SUPPLIED ENTRIES:
* * * * * * *
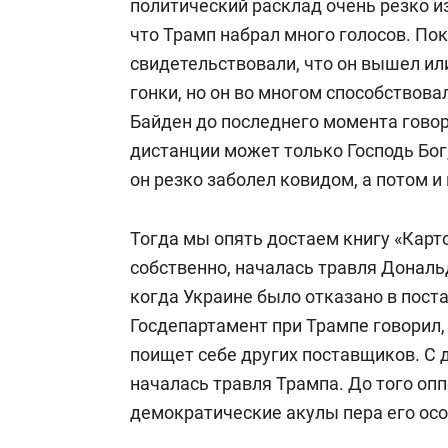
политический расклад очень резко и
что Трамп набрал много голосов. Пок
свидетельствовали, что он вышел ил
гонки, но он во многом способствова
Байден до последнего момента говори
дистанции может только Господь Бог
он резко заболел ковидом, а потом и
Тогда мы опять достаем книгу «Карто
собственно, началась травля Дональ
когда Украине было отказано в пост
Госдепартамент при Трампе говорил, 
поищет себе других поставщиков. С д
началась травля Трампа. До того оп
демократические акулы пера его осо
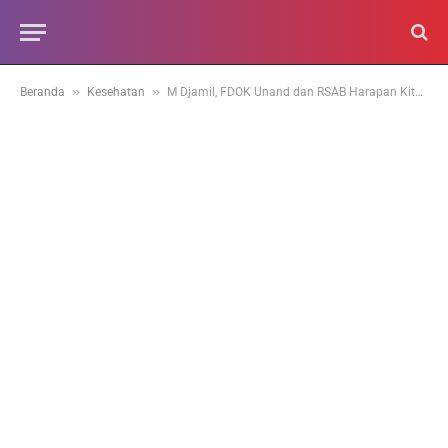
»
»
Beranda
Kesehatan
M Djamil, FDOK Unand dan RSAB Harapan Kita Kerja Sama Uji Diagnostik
* * * * * * *
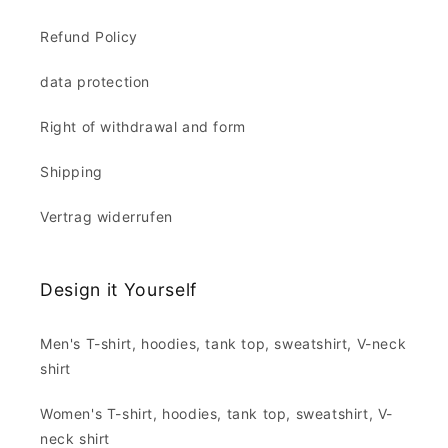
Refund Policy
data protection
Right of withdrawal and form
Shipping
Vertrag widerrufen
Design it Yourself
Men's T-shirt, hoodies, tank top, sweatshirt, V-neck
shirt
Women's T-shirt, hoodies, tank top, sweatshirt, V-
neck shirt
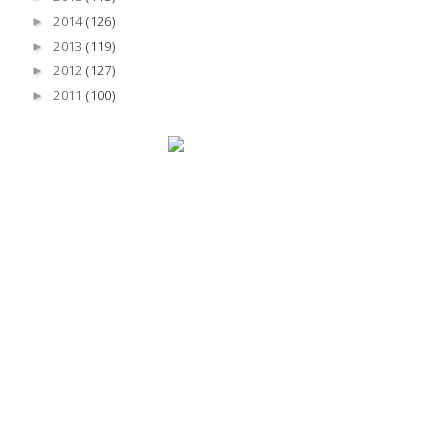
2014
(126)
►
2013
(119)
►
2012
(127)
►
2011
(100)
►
* * * * * * *
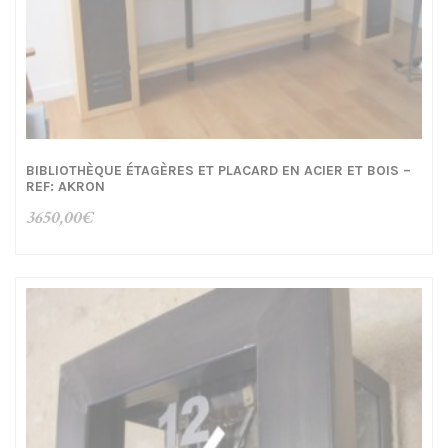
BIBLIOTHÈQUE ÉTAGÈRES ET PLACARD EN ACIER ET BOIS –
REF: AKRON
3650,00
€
* * * * * * *
EXERCISE GOAL:
Find every line of the data that includes the string "neck". Copy each of those lines.

ANSWER FOR THIS EXERCISE:
Men's T-shirt, hoodies, tank top, sweatshirt, V-neck
neck shirt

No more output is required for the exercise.